Georgia und Clément am Tag ihrer "Verpacsung" in Paris. Weiterer Text über ots und www.presseportal.de/nr/7840 / Die Verwendung dieses Bildes ist für redaktionelle Zwecke honorarfrei. Veröffentlichung bitte unter Quellenangabe: "obs/ZDF/Oliver Biebl"

Mainz (ots) - Heiraten kann in Deutschland kompliziert sein - und bei einer Scheidung wird es oft teuer. Doch muss das so sein? "plan b" im ZDF nimmt am Samstag, 11. November 2017, 17.35 Uhr, die "Ehe 'light'" in den Blick - "die etwas andere Art zu heiraten".

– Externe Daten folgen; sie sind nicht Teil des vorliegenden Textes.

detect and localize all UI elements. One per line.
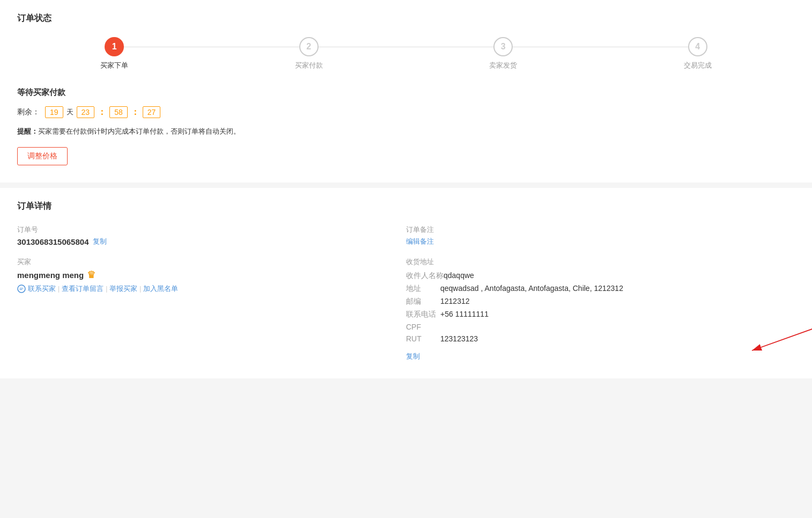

In Frankreich ist das "einfache Heiraten" bereits möglich. Der "plan b"-Film von Utta Seidenspinner und Christian Bock berichtet über Georgia und Clément, die sich für die "Ehe 'light'" entschieden haben - sie wollten ihre Liebe "offiziell machen", aber nicht heiraten. Das Wichtigste ist in einem Vertrag geregelt, der jederzeit einseitig gekündigt werden kann. Fast jeder zweite Franzose, der sich formal bindet, wählt inzwischen den Vertragsweg, den so genannten "Pacs" (Pacte civil de solidarité). Georgia, gebürtige Neuseeländerin, erhält dadurch ein Aufenthaltsrecht in Frankreich. Das Paar hat aber auch noch andere Vorteile, zum Beispiel bei der Steuer. Gegenüber dem Staat oder auch in Krankenhäusern sind die beiden nun als Paar anerkannt. Im Unterschied zur bürgerlichen Ehe kann der "Pacs" aber unbürokratisch aufgelöst werden, ohne schwerfälliges Scheidungsrecht samt Anwaltszwang. Das Erstaunliche: Es trennen sich weitaus weniger "Pacs"-Paare als konventionell Verheiratete.

Deutschlands Eherecht birgt viele rechtliche Fußangeln. Das merken viele erst, wenn sie sich trennen wollen - und das sind nicht wenige: Laut statistischen Angaben werden zirka 40 Prozent aller Ehen geschieden. Allerdings steht der Schutz der Ehe im Grundgesetz und eine Alternative zur Ehe dementsprechend nicht auf der Agenda. Dabei könnte es sein, dass der europäische Gerichtshof für Menschenrechte bald über die Zukunft der Ehe entscheidet. Am Straßburger Gericht liegt eine Klage von Helga Ratzenböck und Martin Seydl aus Österreich. Beide ziehen eine eingetragene Partnerschaft, ähnlich dem "Pacs" in Frankreich, der Heirat vor. In der Alpenrepublik dürfen das aber nur Homosexuelle. "Das ist uns gegenüber diskriminierend", meinen Ratzenböck und Seydl. Beide erhoffen sich vom Richterspruch ein europaweites "Zwei-Modelle-System" - und vielleicht eine "Ehe 'light'" für alle.